Requirement. All that should be output is the block of lines below from the line with "Audio autoplay 属性" to the line with "continue à réagir positivement aux t", both included, exactly as written.
[Entries provided — start]
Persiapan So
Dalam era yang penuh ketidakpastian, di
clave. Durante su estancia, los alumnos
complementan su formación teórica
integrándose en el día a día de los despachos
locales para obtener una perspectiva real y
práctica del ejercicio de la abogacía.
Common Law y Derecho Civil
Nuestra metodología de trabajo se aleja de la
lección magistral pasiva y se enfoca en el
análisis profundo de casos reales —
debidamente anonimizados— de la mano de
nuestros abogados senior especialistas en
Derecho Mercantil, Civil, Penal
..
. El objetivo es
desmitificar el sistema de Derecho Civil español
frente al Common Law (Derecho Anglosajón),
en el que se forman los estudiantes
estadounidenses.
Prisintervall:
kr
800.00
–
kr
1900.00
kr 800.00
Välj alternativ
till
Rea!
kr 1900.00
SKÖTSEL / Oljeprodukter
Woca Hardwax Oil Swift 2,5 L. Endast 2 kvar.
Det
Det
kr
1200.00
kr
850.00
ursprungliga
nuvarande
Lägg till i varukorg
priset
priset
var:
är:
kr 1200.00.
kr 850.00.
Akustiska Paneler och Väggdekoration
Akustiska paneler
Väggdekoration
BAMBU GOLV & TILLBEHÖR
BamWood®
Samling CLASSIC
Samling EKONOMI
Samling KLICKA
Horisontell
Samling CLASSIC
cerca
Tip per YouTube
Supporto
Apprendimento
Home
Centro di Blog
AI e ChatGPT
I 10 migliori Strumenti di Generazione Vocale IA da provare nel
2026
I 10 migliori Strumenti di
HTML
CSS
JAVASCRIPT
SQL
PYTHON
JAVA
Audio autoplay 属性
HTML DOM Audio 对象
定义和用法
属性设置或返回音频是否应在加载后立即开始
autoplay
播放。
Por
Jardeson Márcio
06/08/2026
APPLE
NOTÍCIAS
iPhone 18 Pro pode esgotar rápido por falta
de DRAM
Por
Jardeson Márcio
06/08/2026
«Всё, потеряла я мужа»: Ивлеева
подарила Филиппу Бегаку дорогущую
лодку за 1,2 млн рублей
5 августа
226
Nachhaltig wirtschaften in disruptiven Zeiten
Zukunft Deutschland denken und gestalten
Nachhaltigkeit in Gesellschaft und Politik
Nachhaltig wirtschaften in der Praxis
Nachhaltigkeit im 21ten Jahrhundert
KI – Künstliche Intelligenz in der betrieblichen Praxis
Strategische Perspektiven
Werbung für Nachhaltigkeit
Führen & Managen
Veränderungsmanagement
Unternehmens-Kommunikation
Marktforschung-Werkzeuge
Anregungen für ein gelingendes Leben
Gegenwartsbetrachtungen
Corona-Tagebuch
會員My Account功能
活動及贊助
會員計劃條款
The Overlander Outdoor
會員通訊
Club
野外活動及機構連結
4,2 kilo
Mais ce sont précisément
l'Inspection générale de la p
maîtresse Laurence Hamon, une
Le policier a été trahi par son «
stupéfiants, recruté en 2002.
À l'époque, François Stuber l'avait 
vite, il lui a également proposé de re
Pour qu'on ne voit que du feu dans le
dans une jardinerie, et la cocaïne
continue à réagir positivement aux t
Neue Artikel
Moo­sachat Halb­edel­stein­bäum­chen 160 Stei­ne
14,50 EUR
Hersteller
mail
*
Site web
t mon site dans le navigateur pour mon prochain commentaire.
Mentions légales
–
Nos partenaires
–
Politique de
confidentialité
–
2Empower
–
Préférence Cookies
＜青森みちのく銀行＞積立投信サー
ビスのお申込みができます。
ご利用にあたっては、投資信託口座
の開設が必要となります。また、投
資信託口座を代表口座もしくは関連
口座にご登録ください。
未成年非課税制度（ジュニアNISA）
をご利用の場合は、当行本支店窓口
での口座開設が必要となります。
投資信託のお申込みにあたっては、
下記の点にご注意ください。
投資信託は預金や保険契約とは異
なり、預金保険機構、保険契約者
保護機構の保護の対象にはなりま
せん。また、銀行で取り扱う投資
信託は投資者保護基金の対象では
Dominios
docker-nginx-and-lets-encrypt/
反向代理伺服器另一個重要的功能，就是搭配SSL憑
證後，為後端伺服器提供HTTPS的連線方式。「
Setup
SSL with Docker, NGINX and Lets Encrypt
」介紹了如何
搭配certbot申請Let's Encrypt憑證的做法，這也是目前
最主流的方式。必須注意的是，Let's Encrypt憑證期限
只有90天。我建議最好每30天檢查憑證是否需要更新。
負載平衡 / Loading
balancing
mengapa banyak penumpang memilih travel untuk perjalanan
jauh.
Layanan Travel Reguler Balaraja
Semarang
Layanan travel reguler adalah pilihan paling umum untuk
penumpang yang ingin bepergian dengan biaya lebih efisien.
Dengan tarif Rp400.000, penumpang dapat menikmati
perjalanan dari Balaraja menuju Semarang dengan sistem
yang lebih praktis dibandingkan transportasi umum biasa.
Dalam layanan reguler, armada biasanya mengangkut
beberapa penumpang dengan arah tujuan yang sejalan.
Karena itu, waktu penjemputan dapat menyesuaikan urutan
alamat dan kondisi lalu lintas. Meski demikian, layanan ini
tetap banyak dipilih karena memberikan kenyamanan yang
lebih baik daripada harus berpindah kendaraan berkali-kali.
[Entries provided — finish]
Your response.
Audio autoplay 属性
HTML DOM Audio 对象
定义和用法
属性设置或返回音频是否应在加载后立即开始
autoplay
播放。
Por
Jardeson Márcio
06/08/2026
APPLE
NOTÍCIAS
iPhone 18 Pro pode esgotar rápido por falta
de DRAM
Por
Jardeson Márcio
06/08/2026
«Всё, потеряла я мужа»: Ивлеева
подарила Филиппу Бегаку дорогущую
лодку за 1,2 млн рублей
5 августа
226
Nachhaltig wirtschaften in disruptiven Zeiten
Zukunft Deutschland denken und gestalten
Nachhaltigkeit in Gesellschaft und Politik
Nachhaltig wirtschaften in der Praxis
Nachhaltigkeit im 21ten Jahrhundert
KI – Künstliche Intelligenz in der betrieblichen Praxis
Strategische Perspektiven
Werbung für Nachhaltigkeit
Führen & Managen
Veränderungsmanagement
Unternehmens-Kommunikation
Marktforschung-Werkzeuge
Anregungen für ein gelingendes Leben
Gegenwartsbetrachtungen
Corona-Tagebuch
會員My Account功能
活動及贊助
會員計劃條款
The Overlander Outdoor
會員通訊
Club
野外活動及機構連結
4,2 kilo
Mais ce sont précisément
l'Inspection générale de la p
maîtresse Laurence Hamon, une
Le policier a été trahi par son «
stupéfiants, recruté en 2002.
À l'époque, François Stuber l'avait 
vite, il lui a également proposé de re
Pour qu'on ne voit que du feu dans le
dans une jardinerie, et la cocaïne
continue à réagir positivement aux t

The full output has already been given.